▶ _TASK INPUTS_:
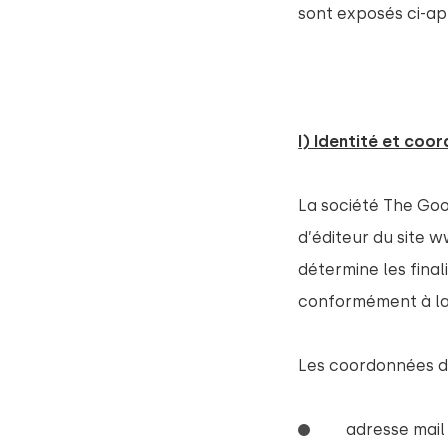
sont exposés ci-ap
I) Identité et co
La société The Go
d’éditeur du site
ww
détermine les fina
conformément à la 
Les coordonnées du
adresse mai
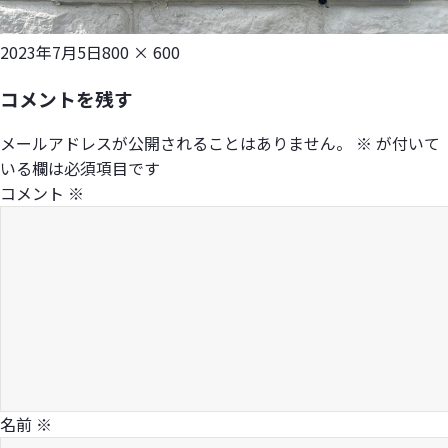
投
フ
2023年7月5日
800 × 600
稿
ル
コメントを残す
日:
サ
イ
メールアドレスが公開されることはありません。
※
が付いて
ズ
いる欄は必須項目です
コメント
※
名前
※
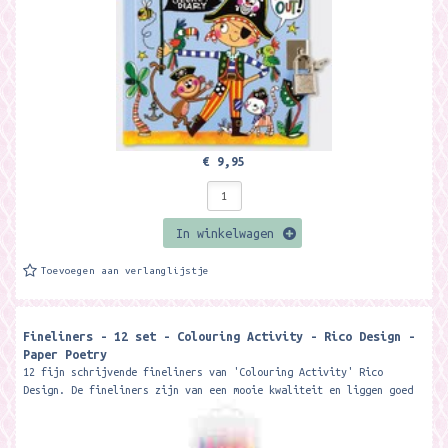
€ 9,95
In winkelwagen
Toevoegen aan verlanglijstje
Fineliners - 12 set - Colouring Activity - Rico Design -
Paper Poetry
12 fijn schrijvende fineliners van 'Colouring Activity' Rico
Design. De fineliners zijn van een mooie kwaliteit en liggen goed
in...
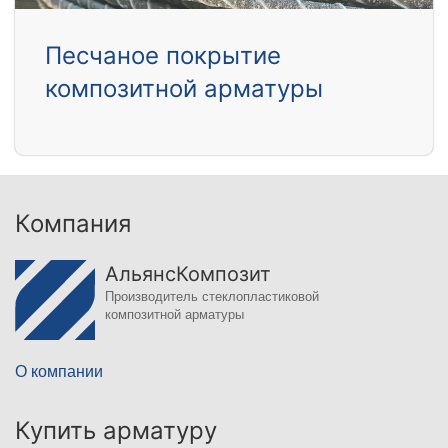
Песчаное покрытие
композитной арматуры
Компания
АльянсКомпозит
Производитель стеклопластиковой
композитной арматуры
О компании
Купить арматуру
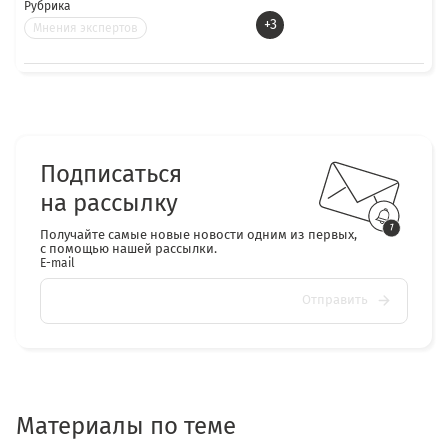
Рубрика
+3
Мнения экспертов
Подписаться
на рассылку
Получайте самые новые новости одним из первых,
с помощью нашей рассылки.
E-mail
Отправить
Материалы по теме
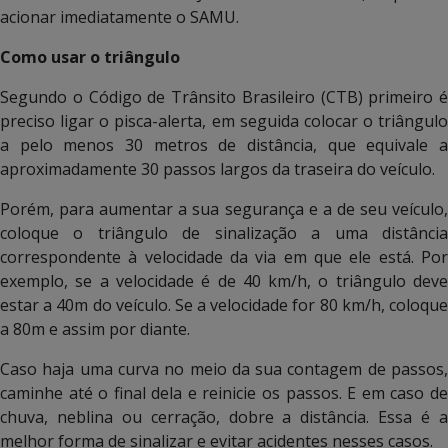
acionar imediatamente o SAMU.
Como usar o triângulo
Segundo o Código de Trânsito Brasileiro (CTB) primeiro é
preciso ligar o pisca-alerta, em seguida colocar o triângulo
a pelo menos 30 metros de distância, que equivale a
aproximadamente 30 passos largos da traseira do veículo.
Porém, para aumentar a sua segurança e a de seu veículo,
coloque o triângulo de sinalização a uma distância
correspondente à velocidade da via em que ele está. Por
exemplo, se a velocidade é de 40 km/h, o triângulo deve
estar a 40m do veículo. Se a velocidade for 80 km/h, coloque
a 80m e assim por diante.
Caso haja uma curva no meio da sua contagem de passos,
caminhe até o final dela e reinicie os passos. E em caso de
chuva, neblina ou cerração, dobre a distância. Essa é a
melhor forma de sinalizar e evitar acidentes nesses casos.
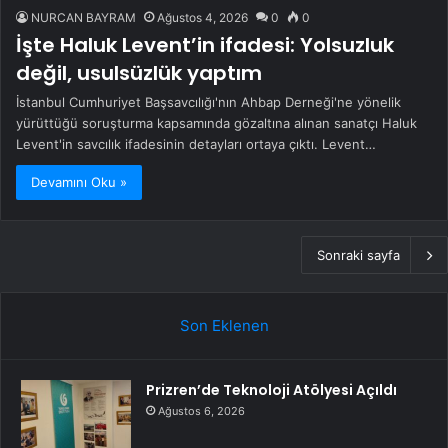
NURCAN BAYRAM
Ağustos 4, 2026
0
0
İşte Haluk Levent’in ifadesi: Yolsuzluk
değil, usulsüzlük yaptım
İstanbul Cumhuriyet Başsavcılığı'nın Ahbap Derneği'ne yönelik
yürüttüğü soruşturma kapsamında gözaltına alınan sanatçı Haluk
Levent'in savcılık ifadesinin detayları ortaya çıktı. Levent…
Devamını Oku »
Sonraki sayfa
Son Eklenen
Prizren’de Teknoloji Atölyesi Açıldı
Ağustos 6, 2026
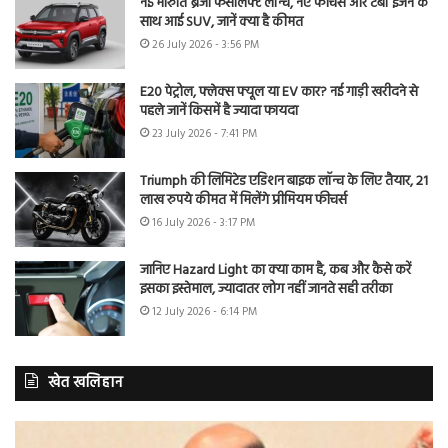
नई मारुति ब्रेजा फेसलिफ्ट लॉन्च, नए फीचर्स और टर्बो इंजन के
साथ आई SUV, जानें क्या है कीमत
26 July 2026 - 3:56 PM
E20 पेट्रोल, फ्लेक्स फ्यूल या EV कार? नई गाड़ी खरीदने से
पहले जानें किसमें है ज्यादा फायदा
23 July 2026 - 7:41 PM
Triumph की लिमिटेड एडिशन बाइक लॉन्च के लिए तैयार, 21
लाख रुपये कीमत में मिलेंगे प्रीमियम फीचर्स
16 July 2026 - 3:17 PM
जानिए Hazard Light का क्या काम है, कब और कैसे करें
इसका इस्तेमाल, ज्यादातर लोग नहीं जानते सही तरीका
12 July 2026 - 6:14 PM
खेत खलिहान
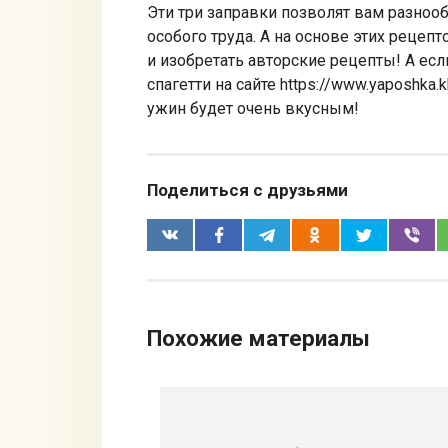
Эти три заправки позволят вам разнооб
особого труда. А на основе этих реце
и изобретать авторские рецепты! А есл
спагетти на сайте https://www.yaposhka.
ужин будет очень вкусным!
Поделиться с друзьями
Похожие материалы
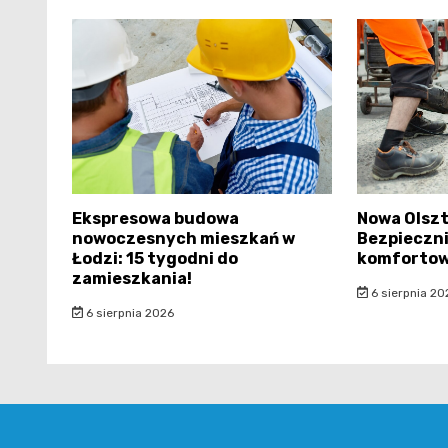
Ekspresowa budowa
Nowa Olsz
nowoczesnych mieszkań w
Bezpieczni
Łodzi: 15 tygodni do
komfortowa
zamieszkania!
6 sierpnia 20
6 sierpnia 2026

▶ _ACTIVITY_: Return, from the data, each line that has the word "coloque" in it.

▶ _RESULT OF THE TASK_:
coloque o triângulo de sinalização a uma distância
estar a 40m do veículo. Se a velocidade for 80 km/h, coloque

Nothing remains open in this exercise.